DMSA (meso-2, 3-dimercaptosucccinic acid) is a form of succinic acid but is a synthetic chemical not normally used in its routine functioning biochemistry. It is a much more effective mercury chelating agent then d-penicillamine.70 71 It is the only chelating agent other than cilantro and d-penicillamine that penetrates brain cells.

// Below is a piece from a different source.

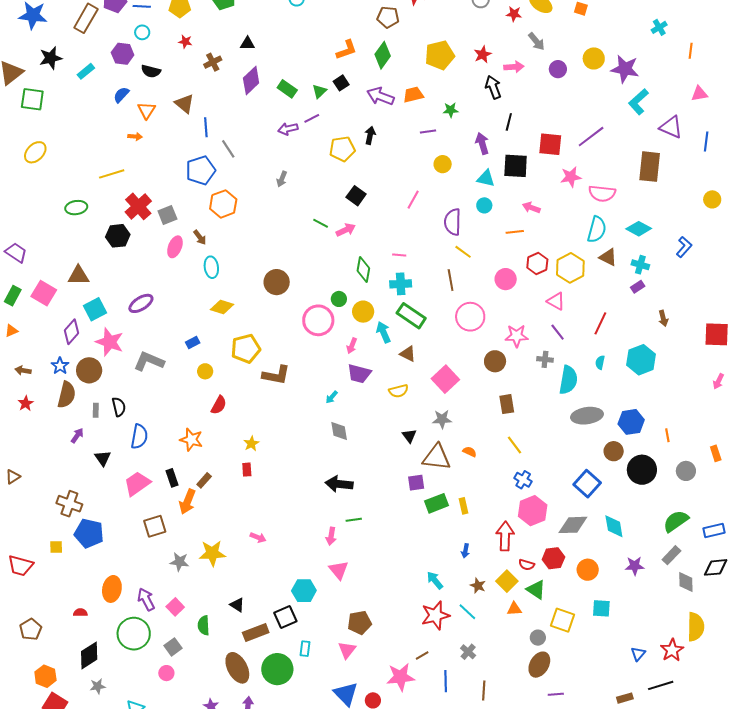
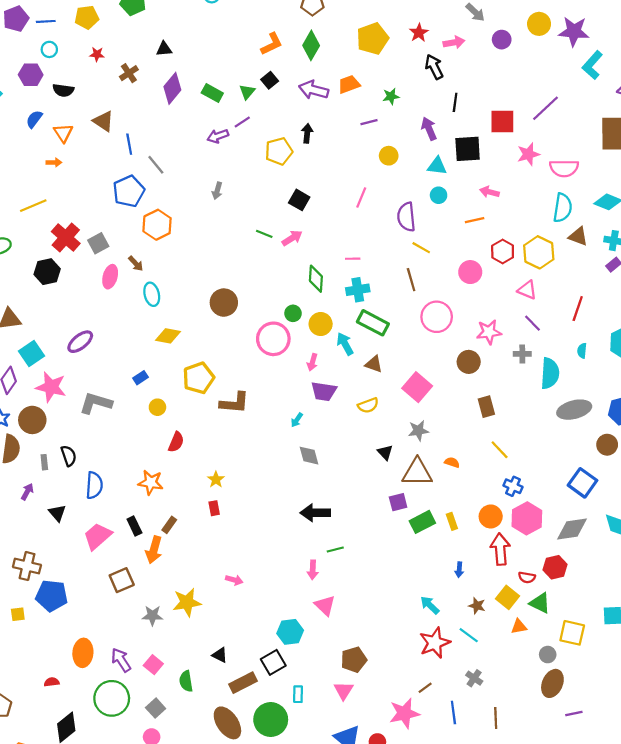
orange circle: (588, 570) -> (491, 516), moved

The dose is of DMSA is 500 mg twice a day for two weeks. The DMSA is then stopped for two weeks and then the cycle is repeated. In children, the dose is one half the adult dose (250 mg for six year old, while a two year old receives 125 mg DMSA). Patients six years or younger seem to do much better with DMSA relative to DMPS. The average adult needs about two years on this protocol. DMSA 500 mg tablet if written as a prescription, . MSM will help move the DMSA out of the kidney. One should do a urine mercury level by collecting at 90 minutes. It is important to recognize that the sulfhydryl compounds in DMSA will make the urine smell very sulfurous. It is helpful to communicate this to the patient so they are not taken by surprise.

Potentiating Agents

Hyaluronic acid is a major carbohydrate component of the extracellular matrix and can be found in the skin, joints, eyes and most other organs and tissues. It has a simple, repeated disaccharide linear copolymer structure that is completely conserved throughout a large span of the evolutionary tree, indicating a fundamental biological importance. Through its complex interactions with matrix components and cells, hyaluronic acid has multifaceted roles in biology utilizing both its physicochemical and biological properties. These biological roles range from a purely structural function in the extracellular matrix to developmental regulation through effects of cellular behavior via control of the tissue macro- and microenvironments, as well as through direct receptor mediated effects on gene expression.73 Hyaluronic acid is utilized in many chemotherapy protocols as a potentiating agent.74 Hyaluronic acid is also being utilized for many novel applications in medicine.75 76 Personal experience has shown that the addition of 2 ml with the DMPS tends to improve the excretion of mercury by two-fold. There is virtually no toxicity with this agent.

Homeopathic Therapies

The primary target organ in which inorganic mercury accumulates and expresses toxic effects is the kidney. There is a danger that the mercury may lodge in the kidney, which may damage it if appropriate measures are not taken.72 Homeopathic drainage remedies are helpful to allow the mercury to pass through the kidney and minimize potential toxicity. One of the commonly used remedies would be Solidago. Once extracellular detoxification is completed there are a number of effective homeopathic heavy metal or mercury remedies that are also useful.